To be sure, the industry engages in a long list of self-serving practices. These include inappropriate security recommendations, flipping of risky new issues, excessive trading and a focus on high-fee products such as mutual funds with deferred sales charges, all of which hurt investor returns. In many cases, clients don't even know their returns or how much they are paying in fees, because the industry hasn't been required to provide this information (new rules are being phased in that mandate better disclosure of costs and performance).

But investor psychology also contributes to the problem of subpar returns. Many investors are obsessed with trying to beat the market, which leads them to take more risk than necessary and also makes them vulnerable to brokers with a seductive pitch – what Mr. Turnbull calls "sound-bite security selection." Investors also tend to base investment decisions largely on short-term predictions about where individual stocks or the market are heading next.

In reality, far from outperforming the market, most investors badly underperform it. Mr. Turnbull cites data from research firm Dalbar for the period from 1989 to 2008, in which the average U.S. equity mutual fund returned 5.5 per cent on an annualized basis. Over the same period, the average investor in those funds made just 1.87 per cent.

What accounts for such dramatic underperformance? Investors sabotaged themselves by buying at lofty prices when markets were euphoric, and selling at depressed prices when markets were overcome by gloom.

The 1.87-per-cent return looks even worse when measured against the S&P 500's 8.4-per-cent annualized gain over that period. An investor who simply bought and held a low-cost index exchange-traded fund would have come very close to matching the S&P 500's performance.
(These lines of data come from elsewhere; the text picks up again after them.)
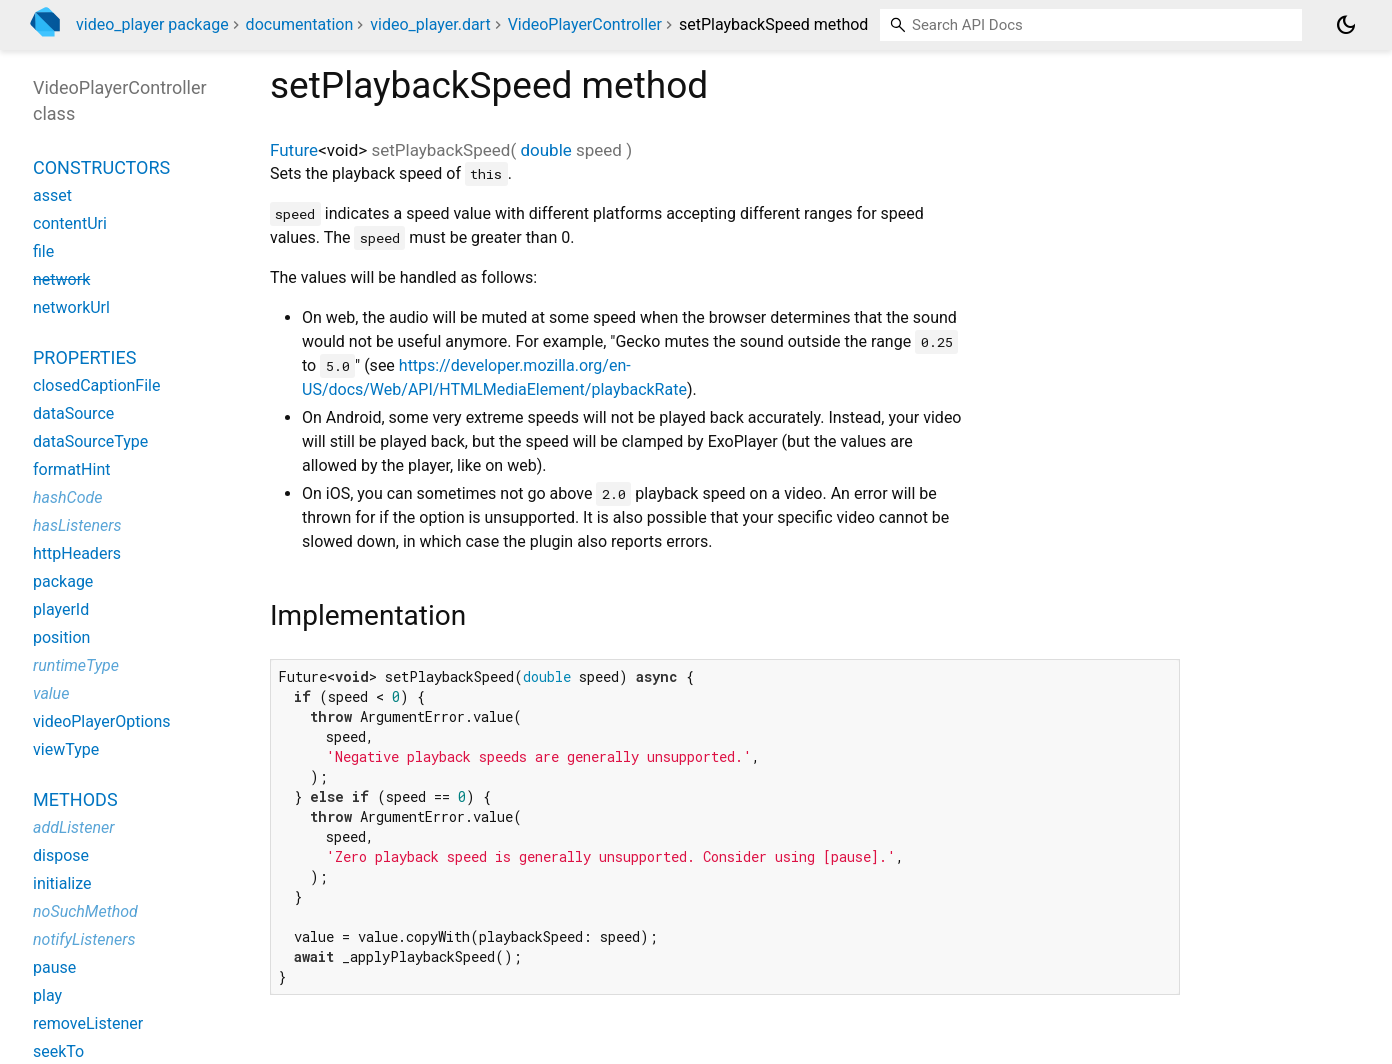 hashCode (67, 497)
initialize (62, 883)
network (61, 279)
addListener (73, 827)
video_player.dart (430, 24)
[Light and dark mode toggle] (1346, 25)
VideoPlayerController (585, 24)
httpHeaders (77, 553)
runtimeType (76, 665)
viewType (66, 749)
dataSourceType (90, 441)
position (61, 637)
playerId (61, 609)
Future (294, 150)
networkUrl (71, 307)
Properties (84, 357)
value (51, 693)
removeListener (88, 1023)
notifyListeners (84, 939)
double (545, 150)
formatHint (71, 469)
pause (54, 967)
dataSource (73, 413)
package (63, 581)
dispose (61, 855)
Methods (75, 799)
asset (52, 195)
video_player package (152, 24)
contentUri (70, 223)
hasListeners (77, 525)
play (47, 995)
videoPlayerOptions (102, 721)
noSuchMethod (85, 911)
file (43, 251)
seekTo (58, 1051)
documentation (300, 24)
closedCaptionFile (96, 385)
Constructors (101, 167) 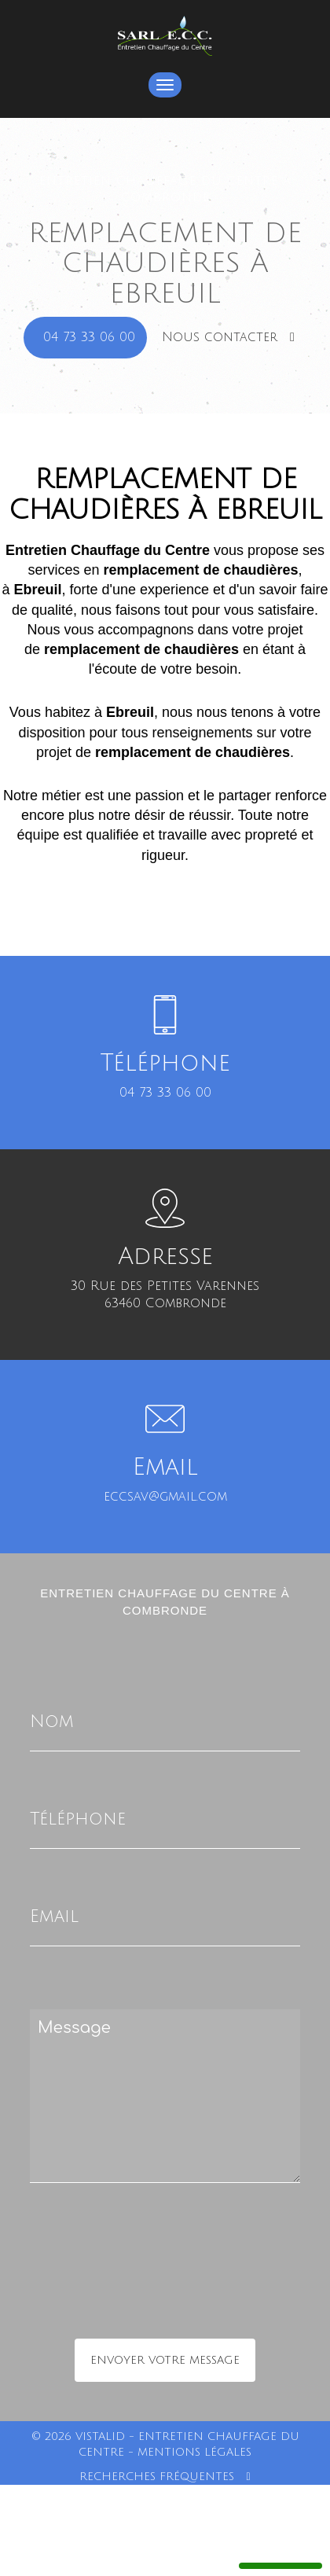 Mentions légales (194, 2452)
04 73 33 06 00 (89, 337)
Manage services (280, 2559)
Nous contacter (228, 337)
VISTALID (100, 2436)
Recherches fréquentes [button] (164, 2476)
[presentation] (196, 2292)
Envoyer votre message (165, 2360) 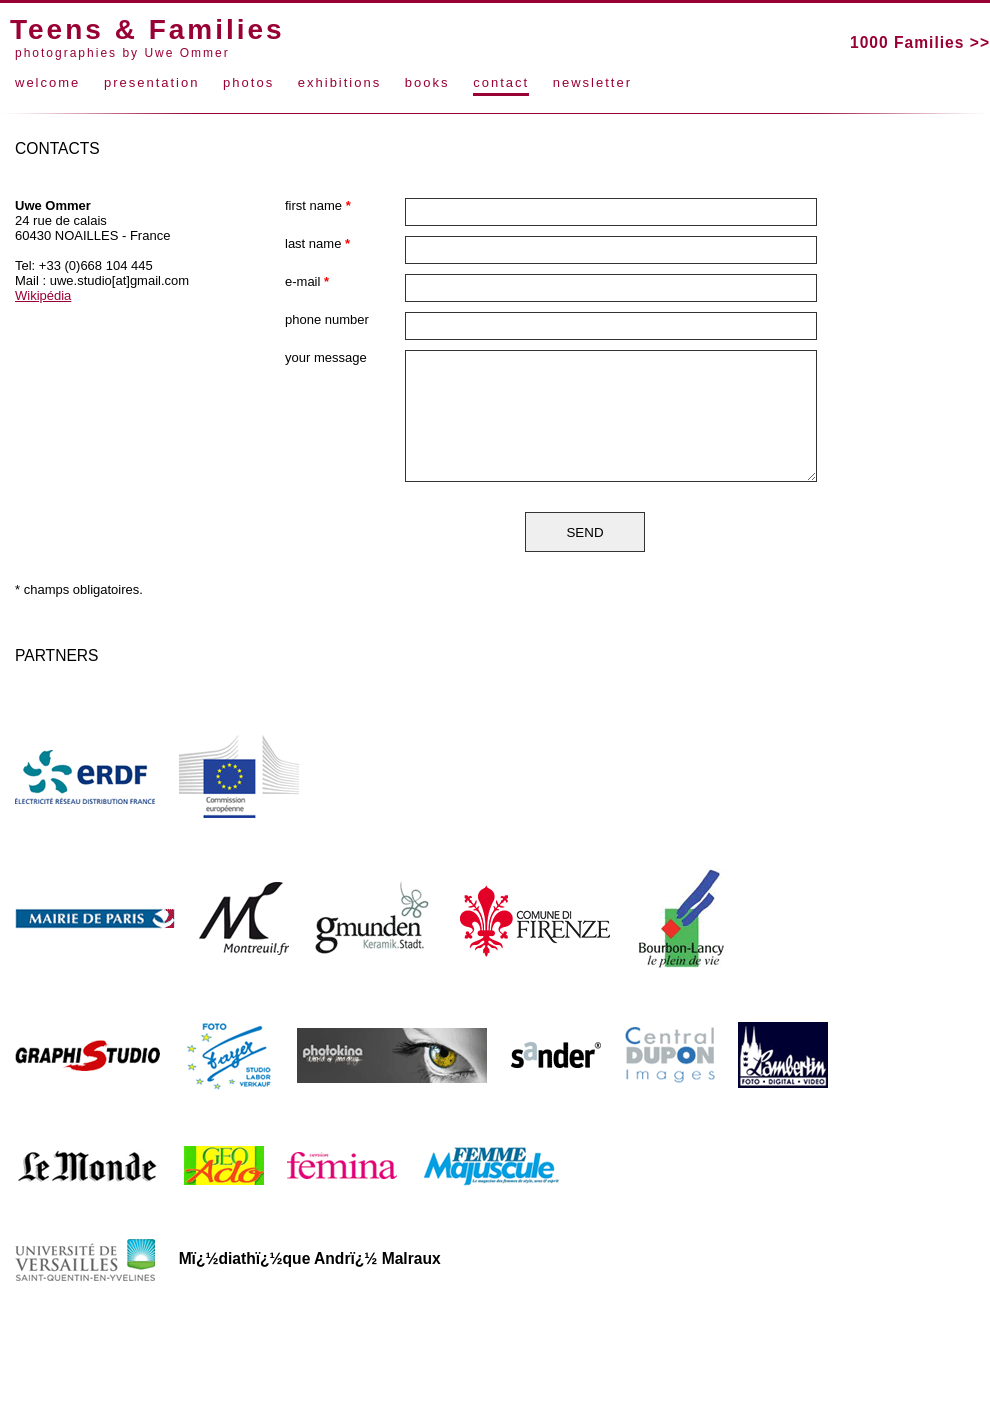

It was the realization that passive investing produces superior returns, without all the costs, risks and drama of an active stock-picking strategy, that led to Mr. Turnbull's conversion into an indexing evangelist.

"Investors following a non-predictive indexing portfolio strategy opt out of the illusions created by the investment industry and tune out the distractions of the media," he writes. "It's liberating!"

If done properly, it can also save investors from themselves.